In order to better understand the differences among participating Web sites, the investigators did an indepth review of each Web site, assessing two groups of characteristics—straightforward characteristics, such as whether visitors have to scroll down to get to quality information; and characteristics that were subject to differences in judgment, such as whether the visual display of performance metrics was inherently meaningful.

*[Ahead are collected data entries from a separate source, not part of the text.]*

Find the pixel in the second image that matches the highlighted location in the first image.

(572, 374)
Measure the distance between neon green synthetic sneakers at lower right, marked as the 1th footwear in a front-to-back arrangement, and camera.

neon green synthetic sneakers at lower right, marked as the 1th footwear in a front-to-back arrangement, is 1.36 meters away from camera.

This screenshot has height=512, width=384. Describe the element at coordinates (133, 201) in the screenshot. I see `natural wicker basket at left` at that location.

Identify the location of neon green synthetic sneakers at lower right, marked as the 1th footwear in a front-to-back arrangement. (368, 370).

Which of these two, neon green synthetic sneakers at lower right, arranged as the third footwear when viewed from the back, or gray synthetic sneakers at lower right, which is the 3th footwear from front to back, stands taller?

The choice of characteristics to evaluate was based on the available literature and investigator experience with public reporting.
The characteristics evaluated were defined as follows:
- Can one select the hospitals for performance display? (yes/no)

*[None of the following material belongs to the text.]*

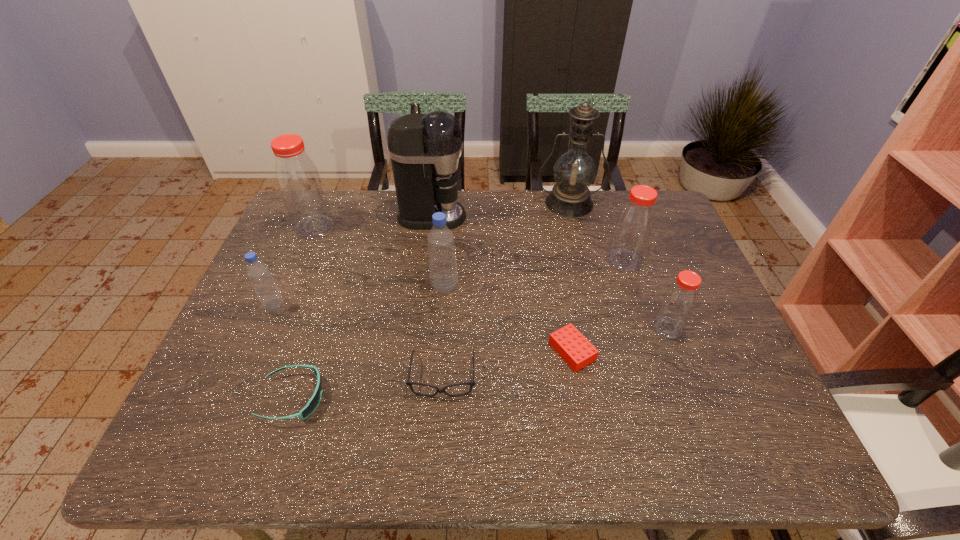 This screenshot has height=540, width=960. In order to click on unoccupied position between the right blue bottle and the spectacles in this screenshot , I will do `click(444, 332)`.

- Can one compare hospitals on one page? (yes/no)
- Can one compare hospital performance to a benchmark? (yes/no)
- Can one sort performance results by different criteria (e.g., sorting by hospital name and also sorting by performance on a specific metric such as C-section rate)?
- Are the metrics shown visually? (yes/no)
- Is the visual display inherently meaningful? (1=inherently meaningful/very easy to understand; 5=cannot be understood without a legend)
- Is a composite measure used on the top page of quality information? (yes/no)
- Are the performance metrics displayed using interpretive labels (e.g., "better," "average," "worse")? (yes/no)
- Does the Web site use a framework to convey the elements of quality? (investigators defined a framework as a conceptual grouping of measures in a way that helps visitors understand what quality is, identifying the key elements of quality and then using those elements as headings in the display; for example, "patient safety," "effective care," "patient experience") (yes/no)
- Overall rating of the site's hospital quality information for evaluability (how easily and quickly one can see better and worse options)? (1=very easy to evaluate; 5=very hard to evaluate)
For all 1-5 scale questions, two investigators rated each Web site separately and then reconciled any discrepant answers to arrive at a final score.